### [PROBLEM DETAILS]
Reproduce the lines below verbatim. Pictures are to be omitted.

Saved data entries
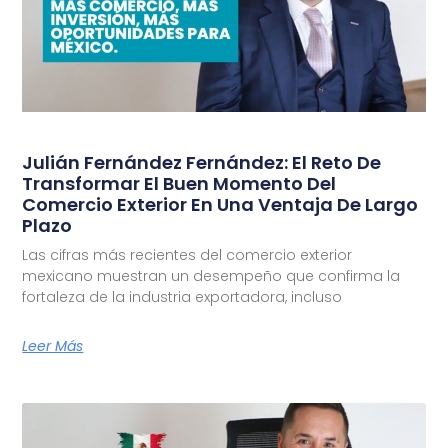
Julián Fernández Fernández: El Reto De
Transformar El Buen Momento Del
Comercio Exterior En Una Ventaja De Largo
Plazo
Las cifras más recientes del comercio exterior
mexicano muestran un desempeño que confirma la
fortaleza de la industria exportadora, incluso
Leer Más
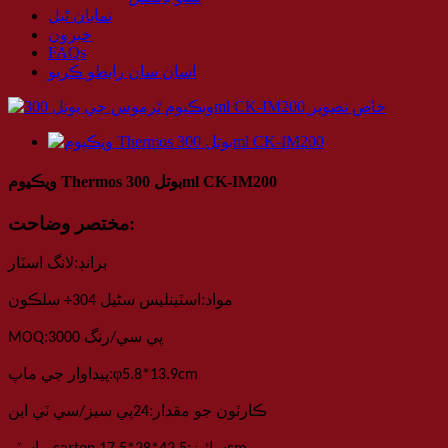
نمايان ٿيل
خبرون
FAQs
اسان سان رابطو ڪريو
ويڪيوم Thermos بوتل 300ml CK-IM200
مختصر وضاحت:
:
برانڊ
لانگ اسٽار
:
مواد
اسٽينلیس سٹیل 304+ سلڪون
:
3000 پي سي
/رنگ
MOQ
:
φ
cm
9
.
8*13
.
5
پيداوار جي ماپ
:
ڪارٽون جو مقدار
24
پي سيز
/
سي ٽي اين
:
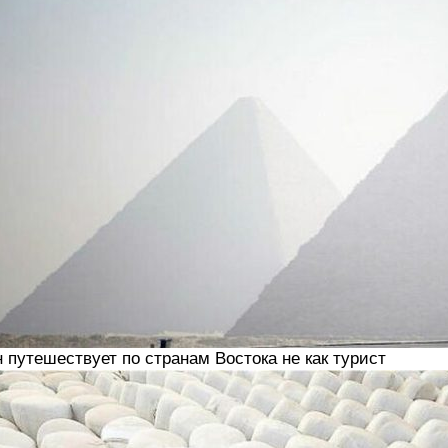
 путешествует по странам Востока не как турист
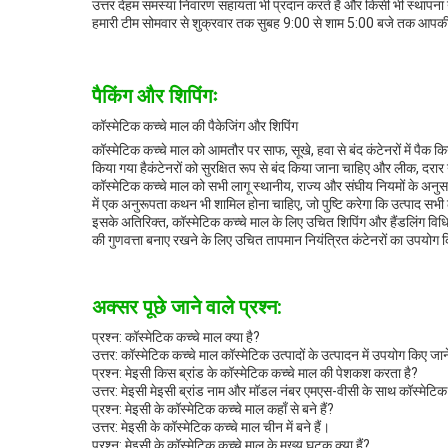
उत्तर देंहम समस्या निवारण सहायता भी प्रदान करते हैं और किसी भी स्थापना य
हमारी टीम सोमवार से शुक्रवार तक सुबह 9:00 से शाम 5:00 बजे तक आपकी
पैकिंग और शिपिंगः
कॉस्मेटिक कच्चे माल की पैकेजिंग और शिपिंग
कॉस्मेटिक कच्चे माल को आमतौर पर साफ, सूखे, हवा से बंद कंटेनरों में पैक क
किया गया हैकंटेनरों को सुरक्षित रूप से बंद किया जाना चाहिए और लीक, दरार य
कॉस्मेटिक कच्चे माल को सभी लागू स्थानीय, राज्य और संघीय नियमों के अनुसा
में एक अनुरूपता कथन भी शामिल होना चाहिए, जो पुष्टि करेगा कि उत्पाद सभी ल
इसके अतिरिक्त, कॉस्मेटिक कच्चे माल के लिए उचित शिपिंग और हैंडलिंग वि
की गुणवत्ता बनाए रखने के लिए उचित तापमान नियंत्रित कंटेनरों का उपयोग
अक्सर पूछे जाने वाले प्रश्न:
प्रश्न: कॉस्मेटिक कच्चे माल क्या है?
उत्तर: कॉस्मेटिक कच्चे माल कॉस्मेटिक उत्पादों के उत्पादन में उपयोग किए जान
प्रश्न: मेइसी किस ब्रांड के कॉस्मेटिक कच्चे माल की पेशकश करता है?
उत्तर: मेइसी मेइसी ब्रांड नाम और मॉडल नंबर एमएस-वीसी के साथ कॉस्मेटि
प्रश्न: मेइसी के कॉस्मेटिक कच्चे माल कहाँ से बने हैं?
उत्तर: मेइसी के कॉस्मेटिक कच्चे माल चीन में बने हैं।
प्रश्न: मेइसी के कॉस्मेटिक कच्चे माल के मुख्य घटक क्या हैं?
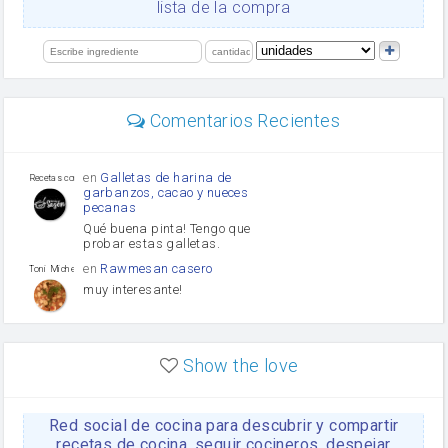
lista de la compra
Levadura
salsa de soja
limón
perejil
carne picada
Diente de ajo
Comentarios Recientes
mayonesa
Tomates
Puerro
en
Galletas de harina de
Recetas con sazon
garbanzos, cacao y nueces
pecanas
Qué buena pinta! Tengo que
probar estas galletas.
en
Rawmesan casero
Toni Michel Caubet
muy interesante!
en
Lasaña casera fácil y
HOJALDROSA TV
rápida
Show the love
VIDEO EXPLIATIVO
https://youtu.be/J5e1ddxNWjk
Red social de cocina para descubrir y compartir
en
Gachas de la abuela
HOJALDROSA TV
Rosa
recetas de cocina, seguir cocineros, despejar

### [ANSWER TO THIS PROBLEM]
Julián Fernández Fernández: El Reto De
Transformar El Buen Momento Del
Comercio Exterior En Una Ventaja De Largo
Plazo
Las cifras más recientes del comercio exterior
mexicano muestran un desempeño que confirma la
fortaleza de la industria exportadora, incluso
Leer Más
نمايان ٿيل
خبرون
FAQs
اسان سان رابطو ڪريو
ويڪيوم Thermos بوتل 300ml CK-IM200
مختصر وضاحت:
:
برانڊ
لانگ اسٽار
:
مواد
اسٽينلیس سٹیل 304+ سلڪون
:
3000 پي سي
/رنگ
MOQ
:
φ
cm
9
.
8*13
.
5
پيداوار جي ماپ
:
ڪارٽون جو مقدار
24
پي سيز
/
سي ٽي اين
:
 путешествует по странам Востока не как турист
उत्तर देंहम समस्या निवारण सहायता भी प्रदान करते हैं और किसी भी स्थापना य
हमारी टीम सोमवार से शुक्रवार तक सुबह 9:00 से शाम 5:00 बजे तक आपकी
पैकिंग और शिपिंगः
कॉस्मेटिक कच्चे माल की पैकेजिंग और शिपिंग
कॉस्मेटिक कच्चे माल को आमतौर पर साफ, सूखे, हवा से बंद कंटेनरों में पैक क
किया गया हैकंटेनरों को सुरक्षित रूप से बंद किया जाना चाहिए और लीक, दरार य
कॉस्मेटिक कच्चे माल को सभी लागू स्थानीय, राज्य और संघीय नियमों के अनुसा
में एक अनुरूपता कथन भी शामिल होना चाहिए, जो पुष्टि करेगा कि उत्पाद सभी ल
इसके अतिरिक्त, कॉस्मेटिक कच्चे माल के लिए उचित शिपिंग और हैंडलिंग वि
की गुणवत्ता बनाए रखने के लिए उचित तापमान नियंत्रित कंटेनरों का उपयोग
अक्सर पूछे जाने वाले प्रश्न:
प्रश्न: कॉस्मेटिक कच्चे माल क्या है?
उत्तर: कॉस्मेटिक कच्चे माल कॉस्मेटिक उत्पादों के उत्पादन में उपयोग किए जान
प्रश्न: मेइसी किस ब्रांड के कॉस्मेटिक कच्चे माल की पेशकश करता है?
उत्तर: मेइसी मेइसी ब्रांड नाम और मॉडल नंबर एमएस-वीसी के साथ कॉस्मेटि
प्रश्न: मेइसी के कॉस्मेटिक कच्चे माल कहाँ से बने हैं?
उत्तर: मेइसी के कॉस्मेटिक कच्चे माल चीन में बने हैं।
प्रश्न: मेइसी के कॉस्मेटिक कच्चे माल के मुख्य घटक क्या हैं?
lista de la compra
Levadura
salsa de soja
limón
perejil
carne picada
Diente de ajo
Comentarios Recientes
mayonesa
Tomates
Puerro
en
Galletas de harina de
Recetas con sazon
garbanzos, cacao y nueces
pecanas
Qué buena pinta! Tengo que
probar estas galletas.
en
Rawmesan casero
Toni Michel Caubet
muy interesante!
en
Lasaña casera fácil y
HOJALDROSA TV
rápida
Show the love
VIDEO EXPLIATIVO
https://youtu.be/J5e1ddxNWjk
Red social de cocina para descubrir y compartir
en
Gachas de la abuela
HOJALDROSA TV
Rosa
recetas de cocina, seguir cocineros, despejar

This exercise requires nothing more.